O escritor argentino, mas riossulense de coração, Gabriel Gómez ficou surpreso ao folhear as páginas do jornal periódico “Rascunho”, um dos principais veículos de comunicação do segmento literário e que é veiculado nacionalmente.
“Uma das qualidades evidentes de A culpa é do livro de Gabriel Gómez é, sem dúvida, o de privilegiar o ato da leitura como formador ou, em alguma medida, deformador da identidade dos mais diversos leitores que protagonizam suas dez curtas narrativas. Para usar um termo do apresentador da obra trata-se, enfim, de um exemplo magnânimo de ‘livrocentrismo’, em que a erudição bibliófila do autor salta aos olhos...”. Esta é a introdução da crítica produzida pela escritora Maria Célia Martirani, texto que ocupou metade da página 6 da edição de dezembro do jornal.

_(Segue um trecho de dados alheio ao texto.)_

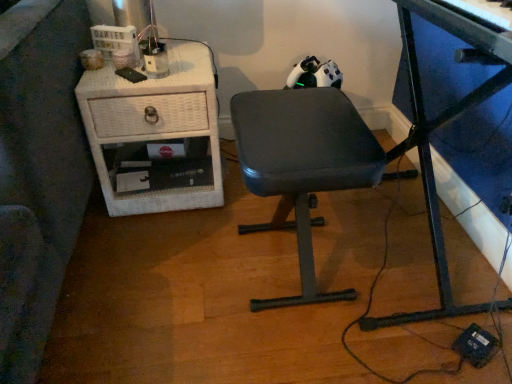 I want to click on vacant space underneath dark gray fabric chair at center (from a real-world perspective), so click(279, 269). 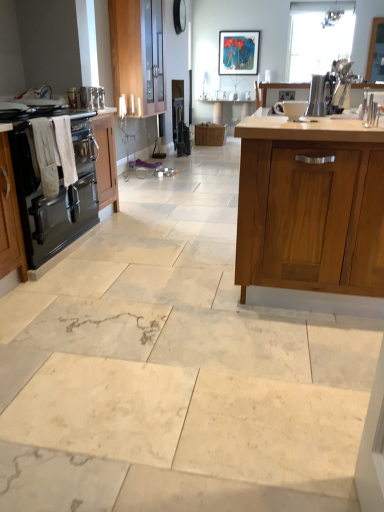 Identify the location of satin silver toaster at upper right, the 3th appliance from the left. (317, 95).

Measure the distance between point (95, 105) and camera.

Point (95, 105) and camera are 3.38 meters apart.

The width and height of the screenshot is (384, 512). What do you see at coordinates (92, 97) in the screenshot?
I see `metallic silver kettle at upper left, the 3th appliance viewed from the front` at bounding box center [92, 97].

This screenshot has width=384, height=512. What do you see at coordinates (291, 109) in the screenshot? I see `white glossy bowl at upper center, placed as the 4th appliance when sorted from top to bottom` at bounding box center [291, 109].

Describe the element at coordinates (310, 207) in the screenshot. I see `wooden cabinet at center, the 3th cabinetry when ordered from left to right` at that location.

The height and width of the screenshot is (512, 384). What do you see at coordinates (54, 153) in the screenshot?
I see `white cotton towel at left` at bounding box center [54, 153].

Where is `satin silver toaster at upper right, which ranks as the second appliance in right-to-left order`? Image resolution: width=384 pixels, height=512 pixels. satin silver toaster at upper right, which ranks as the second appliance in right-to-left order is located at coordinates (317, 95).

Does metallic silver kettle at upper left, the 3th appliance viewed from the front, have a lesser height compared to wooden table at center?

Yes, metallic silver kettle at upper left, the 3th appliance viewed from the front, is shorter than wooden table at center.

Does metallic silver kettle at upper left, the 3th appliance viewed from the front, have a lesser width compared to wooden table at center?

Indeed, metallic silver kettle at upper left, the 3th appliance viewed from the front, has a lesser width compared to wooden table at center.

Considering the relative sizes of metallic silver kettle at upper left, the third appliance in the bottom-to-top sequence, and wooden table at center in the image provided, is metallic silver kettle at upper left, the third appliance in the bottom-to-top sequence, smaller than wooden table at center?

Correct, metallic silver kettle at upper left, the third appliance in the bottom-to-top sequence, occupies less space than wooden table at center.

Is metallic silver kettle at upper left, arranged as the second appliance when viewed from the top, beside wooden table at center?

They are not placed beside each other.

Is clear glass window screen at upper right aimed at wooden cabinet at upper left, which is counted as the 2th cabinetry, starting from the left?

No, clear glass window screen at upper right is not facing towards wooden cabinet at upper left, which is counted as the 2th cabinetry, starting from the left.

Can you confirm if clear glass window screen at upper right is wider than wooden cabinet at upper left, which is counted as the 2th cabinetry, starting from the left?

No, clear glass window screen at upper right is not wider than wooden cabinet at upper left, which is counted as the 2th cabinetry, starting from the left.

Does clear glass window screen at upper right come behind wooden cabinet at upper left, which is counted as the 2th cabinetry, starting from the left?

Yes, clear glass window screen at upper right is further from the viewer.

From a real-world perspective, is clear glass window screen at upper right positioned over wooden cabinet at upper left, the second cabinetry when ordered from right to left, based on gravity?

Yes.

You are a GUI agent. You are given a task and a screenshot of the screen. Output one action in this format:
    pyautogui.click(x=<x>, y=<y>)
    Task: Click on the picture frame above the wooden cabinet at center, the 3th cabinetry when ordered from left to right (from a real-world perspective)
    Image resolution: width=384 pixels, height=512 pixels.
    Given the screenshot: What is the action you would take?
    [238, 52]

Would you consider wooden cabinet at center, the 1th cabinetry when ordered from right to left, to be distant from matte plastic picture frame at upper center?

Yes, wooden cabinet at center, the 1th cabinetry when ordered from right to left, and matte plastic picture frame at upper center are located far from each other.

Ela destaca que “... é uma obra bem inserida no contexto da literatura contemporânea, que elege como central a reflexão de cunho metaliterário, em que o ficcional é matéria-prima de diálogos intertextuais”.
Maria fala também sobre a forte inspiração do autor, onde se evidencia o jogo espectral, onde Jorge Luis Borges norteia boa parte do sumo destes contos. Dois foram destacados pela escritora: “Um clássico”, em que o “protagonista, numa viagem de ônibus, lê concentradamente um livro, quando a seu lado senta-se uma mulher que lhe desperta a curiosidade pelo fato de estar, também ela, lendo em silêncio. [...] Duplos anônimos que se projetam, espelhos que se duplicam, eu e o outro, imagens espectrais de um único ser que, mesmo sendo um só, jamais é único...”. O outro refere-se ao “instigante O bilhete perdido, em que ávido leitor desespera-se à procura de um bilhete que ele mesmo teria escrito e deixado dentro de algum volume, do qual não se recorda.”
Segundo a crítica da autora, em todas as situações, “o livro é o pretexto e o texto ao redor do qual transitam seres embriagados, ao limite do fetiche, por seu cheiro, seu encanto, que quase sempre leva ao desencanto ou – quixotescamente – à loucura.”
O conhecimento literário do autor também é lembrado pelo texto de Maria: “pela vasta erudição de um autor, que quer se fazer conhecer por um pertencimento à clássica tradição dos que assumem como legatários ou interlocutores privilegiados dos grandes nomes da literatura”.
Para o final do texto não faltam elogios referentes ao livro: “Uma obra coerente com o que Borges teria afirmado em certa entrevista, ao mencionar que deixava aos outros que se vangloriassem dos livros que haviam escritos, enquanto a sua glória, diversamente, residiria nos livros que ele havia lido. [...] Culpados ou inocentes, livros, leitores e o universo da leitura de Gabriel Gómez roubam totalmente a cena. Às vezes, porém, de modo tão veemente, que nos fazem perder o foco a singeleza despretensiosa de histórias que narram leves, como águas de riachos, e que, por serem afluentes, nem por isso deixam de ter o brilho dos rios caudalosos e principais.”
(Texto do jornalista Rafael Beling, publicado no Jornal A Cidade.)